### DESCRIPTION OF THE TASK
Go to the line with "information discovery." in the entries below and write out every line from there through the line with "We have taken", exactly and without pictures.

### RECORDS SUPPLIED
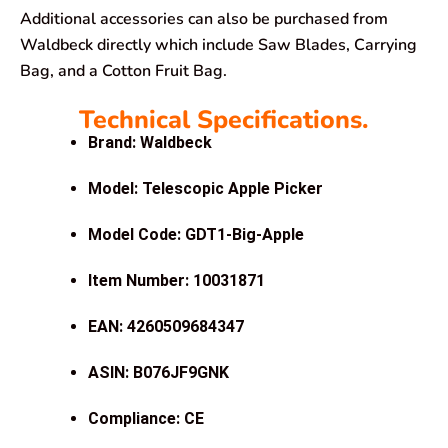
Additional accessories can also be purchased from
Waldbeck directly which include Saw Blades, Carrying
Bag, and a Cotton Fruit Bag.
Technical Specifications.
Brand: Waldbeck
Model: Telescopic Apple Picker
Model Code: GDT1-Big-Apple
Item Number: 10031871
EAN: 4260509684347
ASIN: B076JF9GNK
Compliance: CE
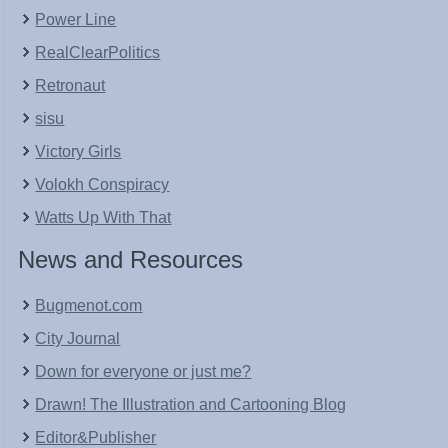
Power Line
RealClearPolitics
Retronaut
sisu
Victory Girls
Volokh Conspiracy
Watts Up With That
News and Resources
Bugmenot.com
City Journal
Down for everyone or just me?
Drawn! The Illustration and Cartooning Blog
Editor&Publisher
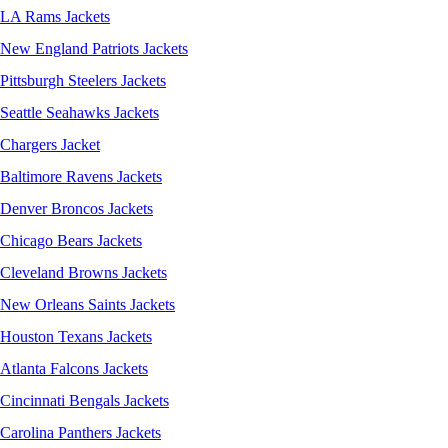
LA Rams Jackets
New England Patriots Jackets
Pittsburgh Steelers Jackets
Seattle Seahawks Jackets
Chargers Jacket
Baltimore Ravens Jackets
Denver Broncos Jackets
Chicago Bears Jackets
Cleveland Browns Jackets
New Orleans Saints Jackets
Houston Texans Jackets
Atlanta Falcons Jackets
Cincinnati Bengals Jackets
Carolina Panthers Jackets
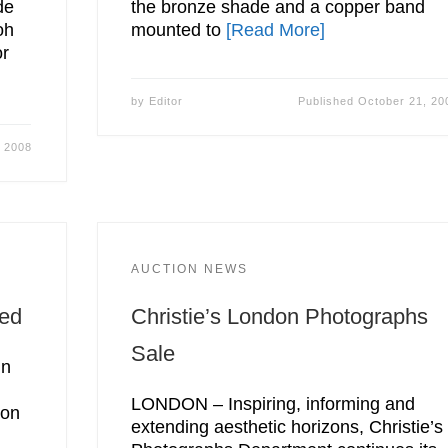
de
the bronze shade and a copper band
oh
mounted to
[Read More]
or
by
Editor
Published
October 21, 20
, 2008
AUCTION NEWS
ned
Christie’s London Photographs
Sale
in
LONDON – Inspiring, informing and
ion
extending aesthetic horizons, Christie’s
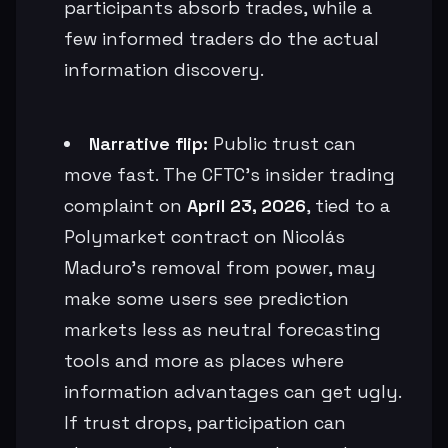
participants absorb trades, while a
few informed traders do the actual
information discovery.
Narrative flip:
Public trust can
move fast. The CFTC’s insider trading
complaint on
April 23, 2026
, tied to a
Polymarket contract on Nicolás
Maduro’s removal from power, may
make some users see prediction
markets less as neutral forecasting
tools and more as places where
information advantages can get ugly.
If trust drops, participation can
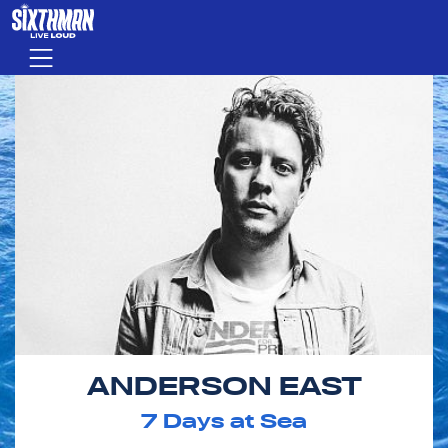
Skip to main content
Menu
ANDERSON EAST
7
Days at Sea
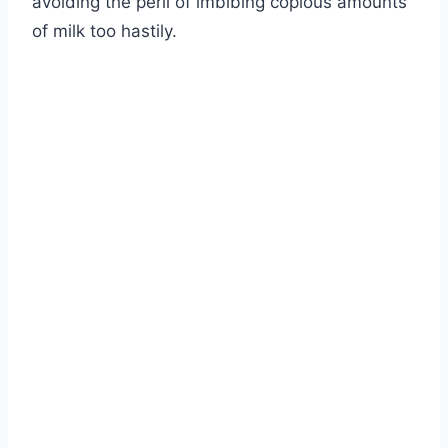
avoiding the peril of imbibing copious amounts
of milk too hastily.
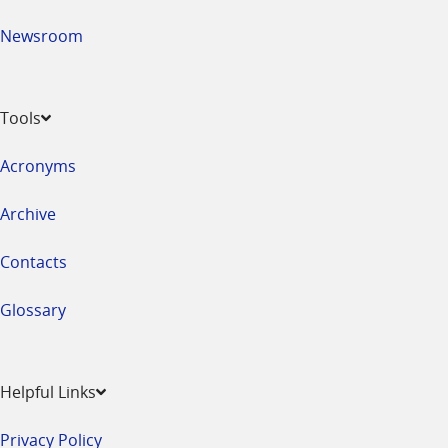
Newsroom
Tools
Acronyms
Archive
Contacts
Glossary
Helpful Links
Privacy Policy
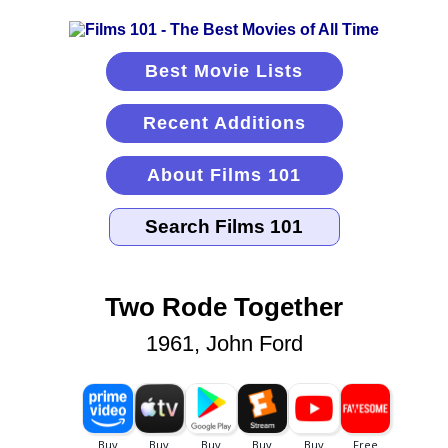
Best Movie Lists
Recent Additions
About Films 101
Two Rode Together
1961, John Ford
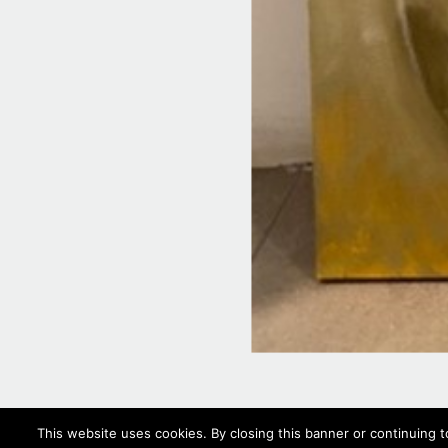
This website uses cookies. By closing this banner or continuing t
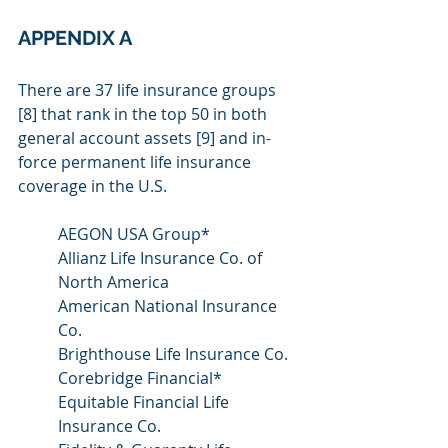
APPENDIX A
There are 37 life insurance groups 
[8] that rank in the top 50 in both 
general account assets [9] and in-
force permanent life insurance 
coverage in the U.S.
AEGON USA Group*
Allianz Life Insurance Co. of 
North America
American National Insurance 
Co.
Brighthouse Life Insurance Co.
Corebridge Financial*
Equitable Financial Life 
Insurance Co.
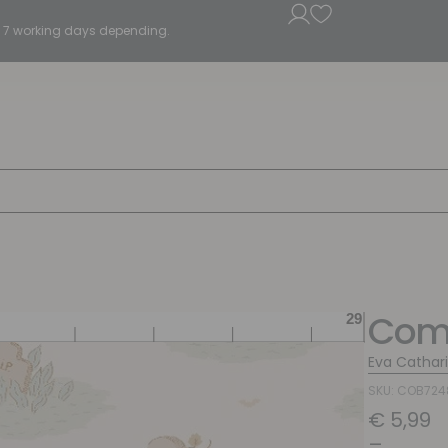
5 - 7 working days depending.
Com
Eva Cathar
SKU: COB72
€
5,99
–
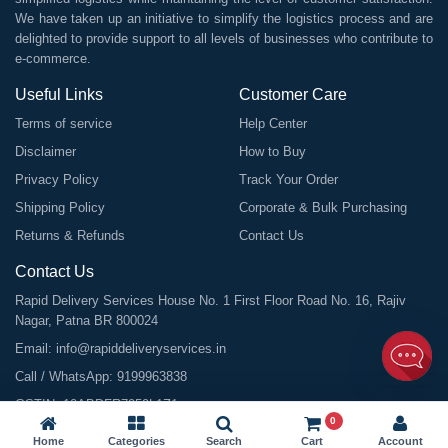
We have taken up an initiative to simplify the logistics process and are
delighted to provide support to all levels of businesses who contribute to
e-commerce.
Useful Links
Customer Care
Terms of service
Help Center
Disclaimer
How to Buy
Privacy Policy
Track Your Order
Shipping Policy
Corporate & Bulk Purchasing
Returns & Refunds
Contact Us
Contact Us
Rapid Delivery Services House No. 1 First Floor Road No. 16, Rajiv
Nagar, Patna BR 800024
Email:
info@rapiddeliveryservices.in
Call / WhatsApp:
9199963838
GSTIN: 10ABDFR7059L1Z1
0
Home
Categories
Search
Cart
Account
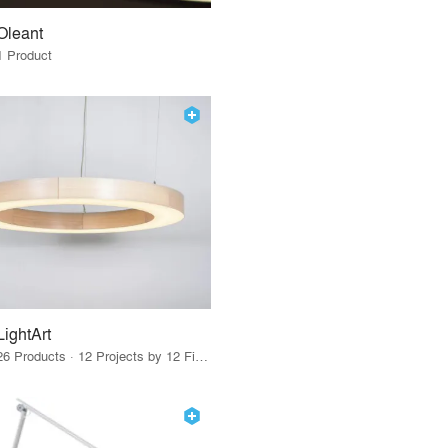
Oleant
1 Product
LightArt
26 Products · 12 Projects by 12 Firms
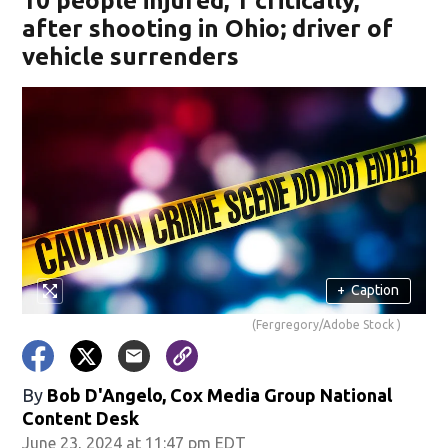
10 people injured, 1 critically,
after shooting in Ohio; driver of
vehicle surrenders
+
Caption
(Fergregory/Adobe Stock )
By
Bob D'Angelo, Cox Media Group National
Content Desk
June 23, 2024 at 11:47 pm EDT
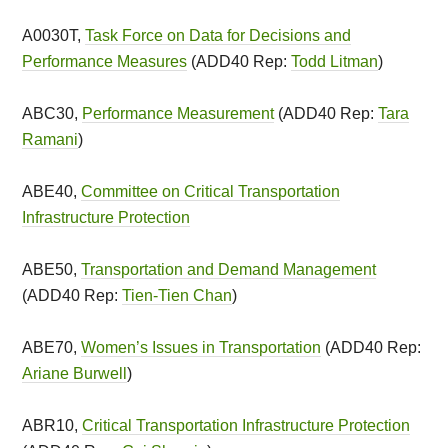
A0030T,
Task Force on Data for Decisions and
Performance Measures
(ADD40 Rep:
Todd Litman
)
ABC30,
Performance Measurement
(ADD40 Rep:
Tara
Ramani
)
ABE40,
Committee on Critical Transportation
Infrastructure Protection
ABE50,
Transportation and Demand Management
(ADD40 Rep:
Tien-Tien Chan
)
ABE70,
Women’s Issues in Transportation
(ADD40 Rep:
Ariane Burwell
)
ABR10,
Critical Transportation Infrastructure Protection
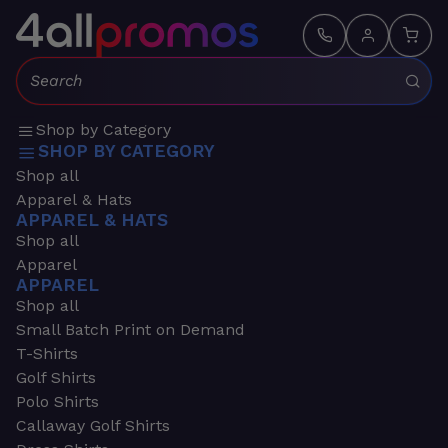
Search:
Shop by Category
SHOP BY CATEGORY
Shop all
Apparel & Hats
APPAREL & HATS
Shop all
Apparel
APPAREL
Shop all
Small Batch Print on Demand
T-Shirts
Golf Shirts
Polo Shirts
Callaway Golf Shirts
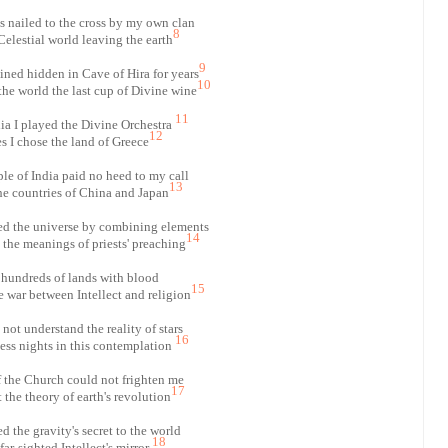
 nailed to the cross by my own clan
8
 Celestial world leaving the earth
9
ned hidden in Cave of Hira for years
10
he world the last cup of Divine wine
11
ia I played the Divine Orchestra
12
 I chose the land of Greece
e of India paid no heed to my call
13
he countries of China and Japan
ed the universe by combining elements
14
t the meanings of priests' preaching
d hundreds of lands with blood
15
e war between Intellect and religion
not understand the reality of stars
16
less nights in this contemplation
 the Church could not frighten me
17
the theory of earth's revolution
d the gravity's secret to the world
18
far-sighted Intellect's mirror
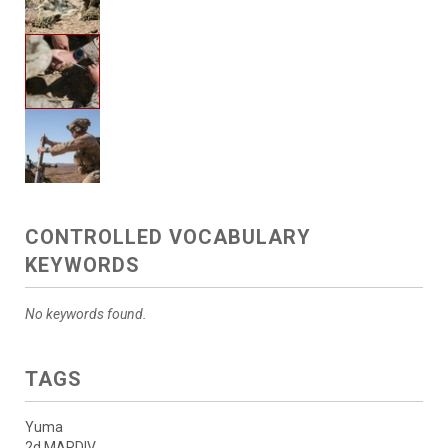
CONTROLLED VOCABULARY
KEYWORDS
No keywords found.
TAGS
Yuma
2d MARDIV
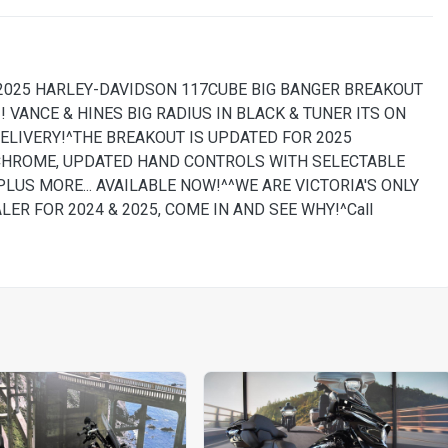
 2025 HARLEY-DAVIDSON 117CUBE BIG BANGER BREAKOUT
! VANCE & HINES BIG RADIUS IN BLACK & TUNER ITS ON
ELIVERY!^THE BREAKOUT IS UPDATED FOR 2025
CHROME, UPDATED HAND CONTROLS WITH SELECTABLE
PLUS MORE... AVAILABLE NOW!^^WE ARE VICTORIA'S ONLY
R FOR 2024 & 2025, COME IN AND SEE WHY!^Call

### EXERCISE OUTPUT
information discovery.
Narrative flip:
Public trust can
move fast. The CFTC’s insider trading
complaint on
April 23, 2026
, tied to a
Polymarket contract on Nicolás
Maduro’s removal from power, may
make some users see prediction
markets less as neutral forecasting
tools and more as places where
information advantages can get ugly.
If trust drops, participation can
Skip to main content
Menu
ANDERSON EAST
7
Days at Sea
avoiding the peril of imbibing copious amounts
of milk too hastily.
Newsroom
Tools
Acronyms
Archive
Contacts
Glossary
Helpful Links
Privacy Policy
Best Movie Lists
Recent Additions
About Films 101
Two Rode Together
1961, John Ford
This website uses cookies. By closing this banner or continuing t
APPENDIX A
There are 37 life insurance groups 
[8] that rank in the top 50 in both 
general account assets [9] and in-
force permanent life insurance 
coverage in the U.S.
AEGON USA Group*
Allianz Life Insurance Co. of 
North America
American National Insurance 
Co.
Brighthouse Life Insurance Co.
Corebridge Financial*
Equitable Financial Life 
Insurance Co.
5 - 7 working days depending.
Com
Eva Cathar
SKU: COB72
€
5,99
–
We have taken up an initiative to simplify the logistics process and are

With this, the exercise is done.